====== DATASET RECORDS
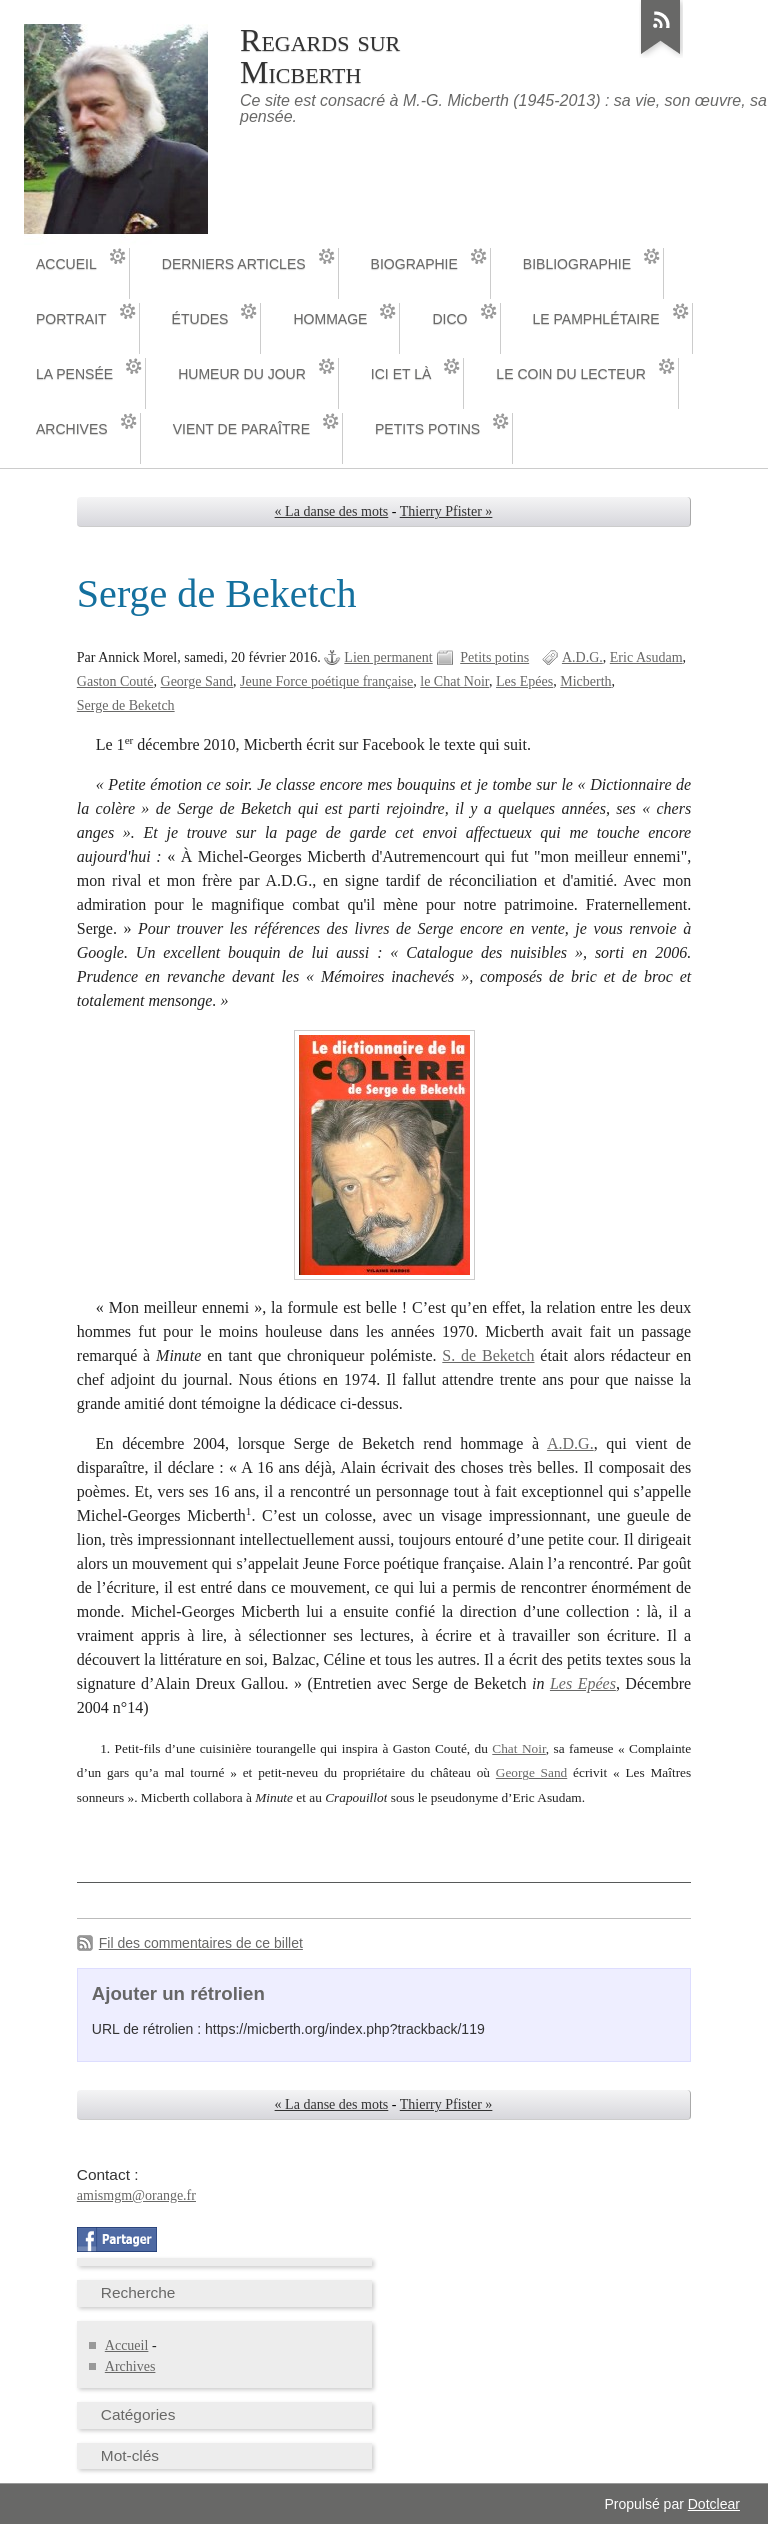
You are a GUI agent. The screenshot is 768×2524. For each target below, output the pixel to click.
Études (200, 319)
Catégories (138, 2414)
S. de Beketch (488, 1355)
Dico (449, 319)
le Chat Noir (454, 681)
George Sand (197, 681)
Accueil (66, 264)
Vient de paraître (241, 429)
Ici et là (401, 374)
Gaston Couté (115, 681)
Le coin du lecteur (571, 374)
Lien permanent (388, 657)
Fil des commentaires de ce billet (201, 1943)
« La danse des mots (332, 511)
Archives (72, 429)
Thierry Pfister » (446, 511)
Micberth (585, 681)
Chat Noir (519, 1748)
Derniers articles (234, 264)
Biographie (414, 264)
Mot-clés (130, 2455)
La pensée (74, 374)
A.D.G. (582, 657)
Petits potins (427, 429)
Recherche (138, 2292)
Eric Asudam (646, 657)
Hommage (330, 319)
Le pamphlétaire (596, 319)
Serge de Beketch (126, 705)
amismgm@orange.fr (136, 2195)
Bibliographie (577, 264)
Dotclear (714, 2504)
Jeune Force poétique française (326, 681)
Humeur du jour (242, 374)
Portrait (71, 319)
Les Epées (524, 681)
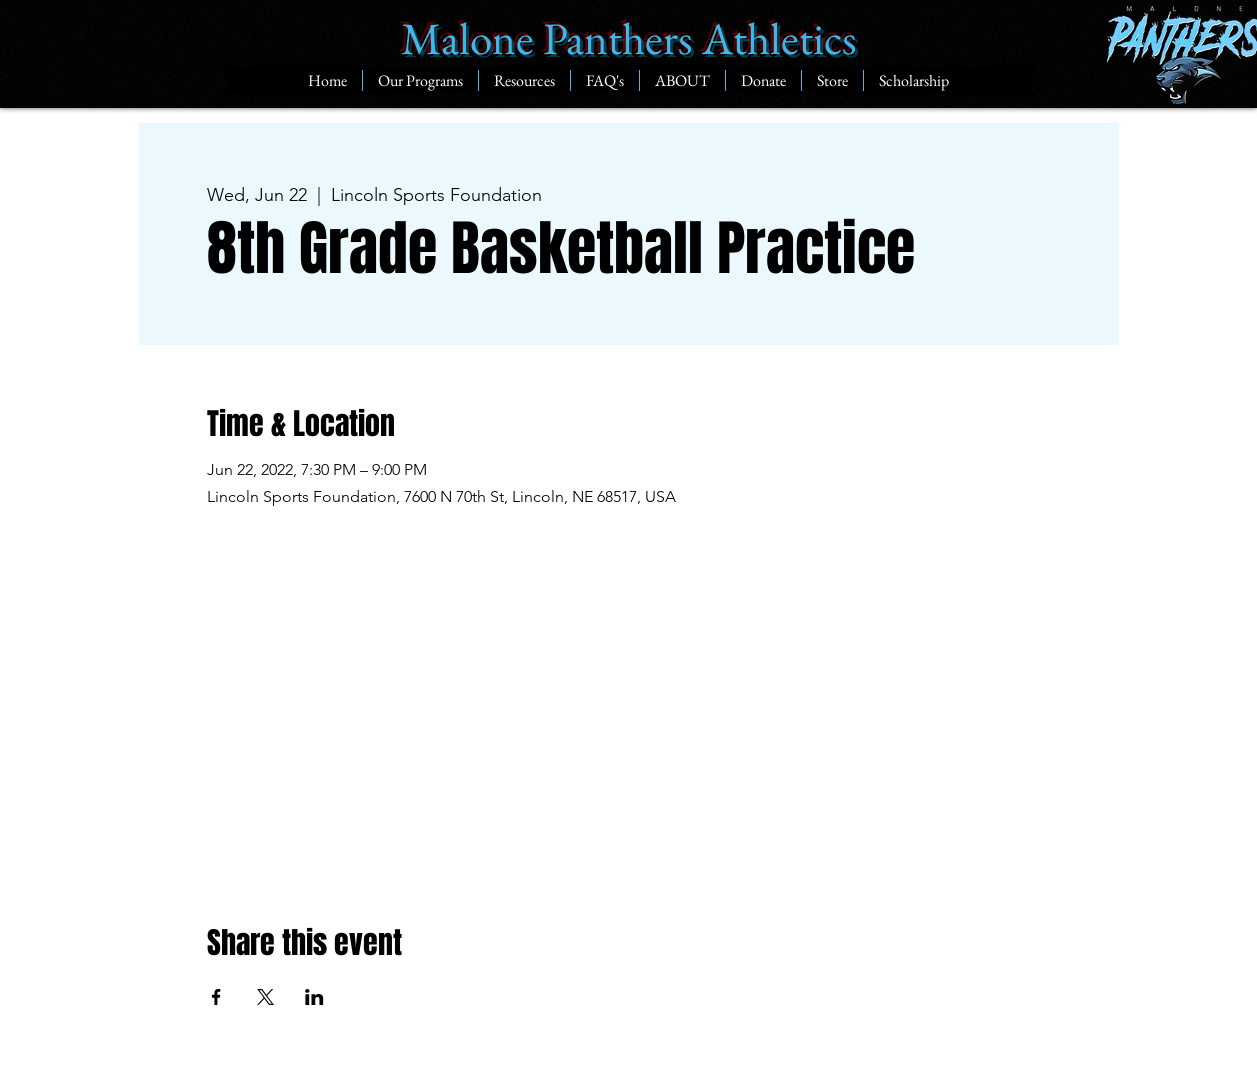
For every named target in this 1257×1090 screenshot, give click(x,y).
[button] (420, 80)
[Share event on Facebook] (216, 997)
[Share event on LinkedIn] (314, 997)
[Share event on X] (265, 997)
============
WHAT YOU HAVE TO DO: For every entry above, please output the text exactly and leave any picture behind.

ANSWER BOX:
You are a GUI agent. The screenshot is 768×2524. For each target below, output the pixel to click.
Études (200, 319)
Catégories (138, 2414)
S. de Beketch (488, 1355)
Dico (449, 319)
le Chat Noir (454, 681)
George Sand (197, 681)
Accueil (66, 264)
Vient de paraître (241, 429)
Ici et là (401, 374)
Gaston Couté (115, 681)
Le coin du lecteur (571, 374)
Lien permanent (388, 657)
Fil des commentaires de ce billet (201, 1943)
« La danse des mots (332, 511)
Archives (72, 429)
Thierry Pfister » (446, 511)
Micberth (585, 681)
Chat Noir (519, 1748)
Derniers articles (234, 264)
Biographie (414, 264)
Mot-clés (130, 2455)
La pensée (74, 374)
A.D.G. (582, 657)
Petits potins (427, 429)
Recherche (138, 2292)
Eric Asudam (646, 657)
Hommage (330, 319)
Le pamphlétaire (596, 319)
Serge de Beketch (126, 705)
amismgm@orange.fr (136, 2195)
Bibliographie (577, 264)
Dotclear (714, 2504)
Jeune Force poétique française (326, 681)
Humeur du jour (242, 374)
Portrait (71, 319)
Les Epées (524, 681)
For every named target in this 1257×1090 screenshot, give click(x,y).
[button] (420, 80)
[Share event on Facebook] (216, 997)
[Share event on LinkedIn] (314, 997)
[Share event on X] (265, 997)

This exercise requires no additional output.